▶ **Exercise prompt**: Go through the entries below, tally each line with the string "显示活动", and give the final number by itself.

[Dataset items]
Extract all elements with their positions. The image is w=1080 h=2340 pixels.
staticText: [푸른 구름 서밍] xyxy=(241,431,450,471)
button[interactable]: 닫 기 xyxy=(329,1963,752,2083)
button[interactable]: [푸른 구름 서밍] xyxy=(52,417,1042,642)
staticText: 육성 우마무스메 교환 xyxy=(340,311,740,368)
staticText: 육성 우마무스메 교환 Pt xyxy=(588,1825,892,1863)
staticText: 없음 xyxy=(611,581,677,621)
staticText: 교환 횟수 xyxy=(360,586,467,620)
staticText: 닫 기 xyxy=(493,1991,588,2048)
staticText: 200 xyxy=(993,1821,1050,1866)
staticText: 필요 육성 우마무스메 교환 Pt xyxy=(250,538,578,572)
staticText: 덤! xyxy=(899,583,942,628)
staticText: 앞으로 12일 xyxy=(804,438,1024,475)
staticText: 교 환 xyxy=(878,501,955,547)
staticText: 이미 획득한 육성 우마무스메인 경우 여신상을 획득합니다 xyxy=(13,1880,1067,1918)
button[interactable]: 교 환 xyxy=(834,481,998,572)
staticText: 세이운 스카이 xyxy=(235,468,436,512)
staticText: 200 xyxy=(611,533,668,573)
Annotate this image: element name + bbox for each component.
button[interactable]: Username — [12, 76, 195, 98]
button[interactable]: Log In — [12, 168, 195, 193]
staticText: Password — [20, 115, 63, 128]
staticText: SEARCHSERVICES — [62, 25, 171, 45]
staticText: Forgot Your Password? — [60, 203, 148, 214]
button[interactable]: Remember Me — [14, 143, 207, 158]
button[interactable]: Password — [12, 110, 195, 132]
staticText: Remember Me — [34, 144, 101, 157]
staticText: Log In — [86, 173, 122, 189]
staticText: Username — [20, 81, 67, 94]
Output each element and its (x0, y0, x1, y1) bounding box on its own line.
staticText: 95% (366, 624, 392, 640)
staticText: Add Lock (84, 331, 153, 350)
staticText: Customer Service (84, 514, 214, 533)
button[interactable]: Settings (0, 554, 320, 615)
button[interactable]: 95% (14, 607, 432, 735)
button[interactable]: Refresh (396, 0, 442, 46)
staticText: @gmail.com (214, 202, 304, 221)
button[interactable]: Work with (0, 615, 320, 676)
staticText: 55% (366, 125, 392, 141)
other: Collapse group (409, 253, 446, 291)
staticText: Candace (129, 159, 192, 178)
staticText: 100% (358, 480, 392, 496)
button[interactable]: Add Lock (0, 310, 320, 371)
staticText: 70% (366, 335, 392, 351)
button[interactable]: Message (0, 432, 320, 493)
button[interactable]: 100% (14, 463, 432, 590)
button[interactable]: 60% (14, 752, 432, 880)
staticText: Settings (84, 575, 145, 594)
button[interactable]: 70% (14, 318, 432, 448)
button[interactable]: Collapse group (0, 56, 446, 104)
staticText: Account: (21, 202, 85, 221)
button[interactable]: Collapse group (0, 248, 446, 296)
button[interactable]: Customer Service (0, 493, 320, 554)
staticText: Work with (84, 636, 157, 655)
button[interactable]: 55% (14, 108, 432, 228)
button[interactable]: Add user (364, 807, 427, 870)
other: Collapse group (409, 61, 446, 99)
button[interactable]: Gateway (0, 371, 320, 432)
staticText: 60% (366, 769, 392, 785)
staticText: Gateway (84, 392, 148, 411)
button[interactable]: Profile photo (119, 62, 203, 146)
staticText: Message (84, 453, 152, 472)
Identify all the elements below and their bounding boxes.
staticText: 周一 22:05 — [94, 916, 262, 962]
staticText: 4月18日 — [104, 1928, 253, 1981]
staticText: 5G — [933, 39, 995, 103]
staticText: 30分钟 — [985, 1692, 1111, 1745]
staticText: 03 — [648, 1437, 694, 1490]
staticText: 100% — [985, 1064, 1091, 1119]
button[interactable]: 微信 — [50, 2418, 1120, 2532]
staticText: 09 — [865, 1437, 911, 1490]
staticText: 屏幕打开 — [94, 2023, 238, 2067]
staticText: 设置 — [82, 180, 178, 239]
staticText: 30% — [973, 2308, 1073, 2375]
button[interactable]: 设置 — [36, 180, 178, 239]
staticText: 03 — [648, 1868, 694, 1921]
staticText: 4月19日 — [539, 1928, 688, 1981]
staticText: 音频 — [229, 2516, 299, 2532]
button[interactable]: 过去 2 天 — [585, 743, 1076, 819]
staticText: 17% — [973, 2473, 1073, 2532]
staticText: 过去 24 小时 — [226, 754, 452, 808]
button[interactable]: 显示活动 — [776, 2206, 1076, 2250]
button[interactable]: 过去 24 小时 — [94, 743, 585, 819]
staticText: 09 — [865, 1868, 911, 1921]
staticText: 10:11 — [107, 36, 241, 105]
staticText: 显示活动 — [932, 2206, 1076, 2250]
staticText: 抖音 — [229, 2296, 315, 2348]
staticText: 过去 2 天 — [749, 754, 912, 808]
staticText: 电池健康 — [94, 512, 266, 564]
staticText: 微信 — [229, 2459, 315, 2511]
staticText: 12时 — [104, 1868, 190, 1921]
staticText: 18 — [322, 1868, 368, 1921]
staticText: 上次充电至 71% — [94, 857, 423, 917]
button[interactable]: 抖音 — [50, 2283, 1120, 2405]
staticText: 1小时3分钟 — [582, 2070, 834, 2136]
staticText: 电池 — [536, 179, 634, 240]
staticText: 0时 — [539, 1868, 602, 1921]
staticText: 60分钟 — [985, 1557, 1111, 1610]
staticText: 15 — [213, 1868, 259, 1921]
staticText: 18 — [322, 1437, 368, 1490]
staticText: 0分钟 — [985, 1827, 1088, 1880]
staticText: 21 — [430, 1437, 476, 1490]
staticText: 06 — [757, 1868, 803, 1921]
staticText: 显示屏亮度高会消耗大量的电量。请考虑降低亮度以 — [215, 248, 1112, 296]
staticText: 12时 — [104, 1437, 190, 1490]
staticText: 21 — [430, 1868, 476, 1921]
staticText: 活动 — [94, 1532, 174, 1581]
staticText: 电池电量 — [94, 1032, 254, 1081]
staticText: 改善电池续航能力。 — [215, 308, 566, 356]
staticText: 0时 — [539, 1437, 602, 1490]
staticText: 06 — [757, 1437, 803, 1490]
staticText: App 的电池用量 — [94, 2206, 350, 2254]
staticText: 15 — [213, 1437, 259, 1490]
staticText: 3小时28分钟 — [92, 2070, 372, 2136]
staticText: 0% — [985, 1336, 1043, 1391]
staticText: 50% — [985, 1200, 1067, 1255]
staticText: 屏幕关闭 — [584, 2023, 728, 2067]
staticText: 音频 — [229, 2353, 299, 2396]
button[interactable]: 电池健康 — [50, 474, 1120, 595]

▶ **Response area**: 2